Postive No – Partners in the Wild (Kenneth Close, 2017)
Positive No are an infectious energy. The band’s overall aesthetic is loud and bright; Pop Art influences are apparent in their discography’s visual lineage, as well as frontperson Tracy Wilson’s killer wardrobe. The noise pop band’s latest LP, Partners in the Wild, released in October of last year on Little Black Cloud Records, features another example of this ongoing and intentional aesthetic. Guitarist Kenneth Close created the album artwork using an archival image and pops of primary colors. The stencil-esque typography is reminiscent of graffiti, or protest signage, a nod to the band’s commitment to using their music as an outlet for positive change.

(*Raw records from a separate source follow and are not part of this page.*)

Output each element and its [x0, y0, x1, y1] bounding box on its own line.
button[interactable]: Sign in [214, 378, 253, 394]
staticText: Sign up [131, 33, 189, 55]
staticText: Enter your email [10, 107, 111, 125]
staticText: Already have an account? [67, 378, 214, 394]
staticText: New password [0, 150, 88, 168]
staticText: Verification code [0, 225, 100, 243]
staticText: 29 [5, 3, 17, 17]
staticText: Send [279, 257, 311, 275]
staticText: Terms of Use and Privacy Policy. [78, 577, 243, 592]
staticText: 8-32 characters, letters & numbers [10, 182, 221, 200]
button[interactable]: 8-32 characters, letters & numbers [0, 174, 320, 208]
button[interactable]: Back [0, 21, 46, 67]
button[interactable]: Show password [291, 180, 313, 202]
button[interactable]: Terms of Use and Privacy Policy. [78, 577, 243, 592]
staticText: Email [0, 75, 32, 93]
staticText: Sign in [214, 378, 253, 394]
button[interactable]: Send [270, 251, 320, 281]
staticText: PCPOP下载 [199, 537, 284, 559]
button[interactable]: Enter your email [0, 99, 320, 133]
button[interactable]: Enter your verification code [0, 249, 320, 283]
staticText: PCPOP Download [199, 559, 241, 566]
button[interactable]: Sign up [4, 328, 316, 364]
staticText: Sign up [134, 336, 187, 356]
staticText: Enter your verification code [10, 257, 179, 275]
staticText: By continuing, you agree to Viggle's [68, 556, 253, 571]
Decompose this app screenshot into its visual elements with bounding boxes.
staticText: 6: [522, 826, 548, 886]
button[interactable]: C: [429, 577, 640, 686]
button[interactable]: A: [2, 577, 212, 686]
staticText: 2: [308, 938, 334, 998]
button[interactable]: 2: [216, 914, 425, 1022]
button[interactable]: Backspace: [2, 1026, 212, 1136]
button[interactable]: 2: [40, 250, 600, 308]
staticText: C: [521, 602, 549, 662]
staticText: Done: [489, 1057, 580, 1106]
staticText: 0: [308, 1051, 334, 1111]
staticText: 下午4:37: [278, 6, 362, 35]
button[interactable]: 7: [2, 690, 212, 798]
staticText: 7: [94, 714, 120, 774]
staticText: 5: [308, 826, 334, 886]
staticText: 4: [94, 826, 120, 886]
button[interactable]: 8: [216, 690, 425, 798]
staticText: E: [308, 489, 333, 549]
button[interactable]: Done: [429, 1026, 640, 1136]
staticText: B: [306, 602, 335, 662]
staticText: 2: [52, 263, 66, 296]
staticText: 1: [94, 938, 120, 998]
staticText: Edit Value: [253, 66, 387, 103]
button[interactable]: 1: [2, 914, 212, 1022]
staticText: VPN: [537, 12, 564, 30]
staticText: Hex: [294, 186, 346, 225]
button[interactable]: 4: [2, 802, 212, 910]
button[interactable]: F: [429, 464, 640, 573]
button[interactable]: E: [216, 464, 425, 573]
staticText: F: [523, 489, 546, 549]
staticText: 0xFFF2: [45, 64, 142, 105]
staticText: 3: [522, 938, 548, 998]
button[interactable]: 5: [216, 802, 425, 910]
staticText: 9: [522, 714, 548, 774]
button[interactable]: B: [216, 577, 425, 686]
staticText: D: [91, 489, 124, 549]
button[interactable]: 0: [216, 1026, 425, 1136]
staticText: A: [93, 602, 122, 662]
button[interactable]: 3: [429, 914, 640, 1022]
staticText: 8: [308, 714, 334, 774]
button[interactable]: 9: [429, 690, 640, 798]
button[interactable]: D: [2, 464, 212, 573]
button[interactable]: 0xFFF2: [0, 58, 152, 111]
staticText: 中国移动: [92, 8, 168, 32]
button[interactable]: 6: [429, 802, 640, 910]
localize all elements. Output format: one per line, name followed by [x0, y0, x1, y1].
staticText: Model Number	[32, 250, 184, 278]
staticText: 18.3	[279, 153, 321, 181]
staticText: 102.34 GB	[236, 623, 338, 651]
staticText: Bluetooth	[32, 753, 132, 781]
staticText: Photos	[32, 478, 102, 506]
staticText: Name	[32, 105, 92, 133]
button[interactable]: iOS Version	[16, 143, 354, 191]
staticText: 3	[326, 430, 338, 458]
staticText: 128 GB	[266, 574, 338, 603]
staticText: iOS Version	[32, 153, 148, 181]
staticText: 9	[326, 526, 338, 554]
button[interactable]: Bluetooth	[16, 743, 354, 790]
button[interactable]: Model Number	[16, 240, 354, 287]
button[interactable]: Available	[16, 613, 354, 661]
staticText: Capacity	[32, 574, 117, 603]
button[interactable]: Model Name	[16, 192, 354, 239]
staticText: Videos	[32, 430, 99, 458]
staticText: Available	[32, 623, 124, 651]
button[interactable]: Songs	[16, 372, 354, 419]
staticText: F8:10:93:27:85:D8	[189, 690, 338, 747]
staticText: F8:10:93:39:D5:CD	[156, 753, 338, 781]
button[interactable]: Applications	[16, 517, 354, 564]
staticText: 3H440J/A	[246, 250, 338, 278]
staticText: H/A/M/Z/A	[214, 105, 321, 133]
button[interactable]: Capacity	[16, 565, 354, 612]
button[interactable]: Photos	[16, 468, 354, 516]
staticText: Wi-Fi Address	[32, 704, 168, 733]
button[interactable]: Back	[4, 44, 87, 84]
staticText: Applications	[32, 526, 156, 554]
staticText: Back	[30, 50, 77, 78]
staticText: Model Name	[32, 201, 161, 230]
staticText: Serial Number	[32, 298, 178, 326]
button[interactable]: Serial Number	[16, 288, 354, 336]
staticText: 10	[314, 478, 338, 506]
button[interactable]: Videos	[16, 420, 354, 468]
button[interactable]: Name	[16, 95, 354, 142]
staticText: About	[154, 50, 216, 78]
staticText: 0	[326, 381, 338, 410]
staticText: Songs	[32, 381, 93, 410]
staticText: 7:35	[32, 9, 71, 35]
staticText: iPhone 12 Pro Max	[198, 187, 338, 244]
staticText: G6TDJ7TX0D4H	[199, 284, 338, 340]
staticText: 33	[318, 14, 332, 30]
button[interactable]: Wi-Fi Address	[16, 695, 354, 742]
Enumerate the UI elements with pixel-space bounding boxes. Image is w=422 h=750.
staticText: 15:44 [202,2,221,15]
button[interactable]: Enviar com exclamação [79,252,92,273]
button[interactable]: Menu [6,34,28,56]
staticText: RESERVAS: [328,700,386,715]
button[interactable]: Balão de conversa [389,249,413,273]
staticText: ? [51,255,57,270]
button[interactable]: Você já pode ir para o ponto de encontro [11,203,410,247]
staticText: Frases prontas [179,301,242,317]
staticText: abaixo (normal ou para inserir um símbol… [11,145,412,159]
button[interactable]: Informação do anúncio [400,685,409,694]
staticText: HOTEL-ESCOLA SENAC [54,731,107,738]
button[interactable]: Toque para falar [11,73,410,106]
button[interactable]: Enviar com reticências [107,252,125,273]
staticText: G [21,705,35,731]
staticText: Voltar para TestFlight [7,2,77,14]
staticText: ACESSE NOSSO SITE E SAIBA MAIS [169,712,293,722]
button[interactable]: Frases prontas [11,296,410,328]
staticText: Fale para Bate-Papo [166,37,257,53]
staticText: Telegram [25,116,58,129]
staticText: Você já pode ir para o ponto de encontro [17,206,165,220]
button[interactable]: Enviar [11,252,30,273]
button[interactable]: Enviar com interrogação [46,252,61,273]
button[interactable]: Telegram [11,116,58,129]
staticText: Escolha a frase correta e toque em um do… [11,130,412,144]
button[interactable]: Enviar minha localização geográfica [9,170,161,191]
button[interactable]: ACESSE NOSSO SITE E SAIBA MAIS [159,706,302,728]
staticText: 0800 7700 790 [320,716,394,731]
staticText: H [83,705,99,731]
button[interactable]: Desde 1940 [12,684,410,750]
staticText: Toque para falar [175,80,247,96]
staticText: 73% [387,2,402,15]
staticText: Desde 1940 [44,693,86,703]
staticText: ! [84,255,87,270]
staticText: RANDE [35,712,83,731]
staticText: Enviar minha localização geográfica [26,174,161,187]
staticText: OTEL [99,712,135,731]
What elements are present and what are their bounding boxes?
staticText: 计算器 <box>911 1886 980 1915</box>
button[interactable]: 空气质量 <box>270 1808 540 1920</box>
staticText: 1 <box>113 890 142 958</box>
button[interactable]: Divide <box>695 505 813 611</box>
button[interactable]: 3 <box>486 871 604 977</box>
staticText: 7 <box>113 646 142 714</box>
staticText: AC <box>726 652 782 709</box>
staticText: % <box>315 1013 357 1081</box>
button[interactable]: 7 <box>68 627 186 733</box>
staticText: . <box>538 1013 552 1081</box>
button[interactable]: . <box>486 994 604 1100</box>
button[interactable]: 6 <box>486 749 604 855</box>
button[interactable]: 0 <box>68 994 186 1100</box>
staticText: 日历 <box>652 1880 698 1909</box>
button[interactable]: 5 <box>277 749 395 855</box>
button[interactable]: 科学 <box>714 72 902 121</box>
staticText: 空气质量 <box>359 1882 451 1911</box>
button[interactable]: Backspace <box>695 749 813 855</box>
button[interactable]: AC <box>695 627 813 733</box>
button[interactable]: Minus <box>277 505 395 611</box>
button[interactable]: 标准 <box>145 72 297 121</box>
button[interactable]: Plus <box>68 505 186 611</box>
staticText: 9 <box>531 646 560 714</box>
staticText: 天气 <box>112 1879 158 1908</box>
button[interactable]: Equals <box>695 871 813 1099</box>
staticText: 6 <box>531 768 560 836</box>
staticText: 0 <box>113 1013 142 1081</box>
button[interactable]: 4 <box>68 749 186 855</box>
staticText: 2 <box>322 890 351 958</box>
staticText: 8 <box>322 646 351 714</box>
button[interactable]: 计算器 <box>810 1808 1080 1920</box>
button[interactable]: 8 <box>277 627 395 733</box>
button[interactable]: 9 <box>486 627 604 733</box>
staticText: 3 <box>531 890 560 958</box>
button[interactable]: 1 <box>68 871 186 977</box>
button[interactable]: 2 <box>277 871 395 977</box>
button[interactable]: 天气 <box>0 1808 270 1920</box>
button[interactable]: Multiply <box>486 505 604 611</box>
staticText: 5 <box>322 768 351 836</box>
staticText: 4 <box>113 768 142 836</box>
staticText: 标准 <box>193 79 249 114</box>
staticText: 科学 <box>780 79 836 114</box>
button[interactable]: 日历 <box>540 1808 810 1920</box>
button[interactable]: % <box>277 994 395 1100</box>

Dorthia Cottrell – s/t (Rachel Freeman, 2015)
My knowledge of Dorthia Cottrell, like most, comes from Windhand, the Richmond based doom metal band Cottrell fronts as lyricist and singer. In between touring and performing with Windhand, Cottrell wrote and recorded one of my favorite albums of 2015. Her debut self-titled record (Forcefield, 2015) is a haunting piece of dark folk, inspired by Windhand and their peers, as well as grizzled folk legends like Tom Waits and Townes Van Zandt, the latter of which Cottrell covers on the record. The album artwork, by Rachel Freeman, perfectly captures the blend of genres and influences apparent on the record. At first glance, the letters spelling out Cottrell’s name might look like another generic black metal font. Upon further inspection, however, they emerge as root like structures, weaving through the skulls above the name. The typical dark imagery is swapped out for more beautiful, natural themes; luna moths, a pomegranate, and crystals. On the back, the track listing is framed by a beautiful arrangement of flowers, with another moth centered at the bottom.
Opin – s/t (Samuel Dixon & Julia Brouard, 2017)
The brainchild of former White Laces members, Landis Wine and Tori Ovater, Opin create experimental pop music using a mixture of synthesizers, electronic drums, horns, and guitars. Their debut self-titled record (Egghunt, 2017) showed the songwriters’ expanding on years of experience by crafting songs that challenge the listener, our understanding of what a “pop song” really is, while still delivering infectious hook-filled tracks.
The artwork pushes against our expectations, too. The haunting photograph (by Samuel Dixon) of Wine and Ovater illuminated by a myserious red glow, paired with the simple matching type (by Julia Brouard) look like they could be an image for the latest indie horror film. Yet, the choice of a sans-serif font with a tall x-height, set tight in all caps, pushes the cover away from being too haunting, towards a more modern feeling. This juxtaposition is what Opin is all about—pushing the boundaries of what is expected, just enough to challenge those engaging with them, without ostracizing or confusing them.
Addy – re call (Kevin Zweernik, 2017)
Addy is the moniker under which Richmond’s Adam Watkins, formerly of Wester Green, now performs, as the frontperson of a 4 piece band. In September, 2017, Watkins released his debut EP from the new project, re call. A delicate collection of songs about letting go of the past and learning to love yourself, re call treads a line between folk and experimental electronic music. Watkin’s hushed vocals are transformed by vocal effects, driven along by the warm percussion of a vintage analog drum machine. Kevin Zweerink’s artwork for the EP features a complimentary delicate illustration. The image looks like an avant-garde mobile, rough rectangles hanging weightless around a single thin line that separates the text of the artist and album title.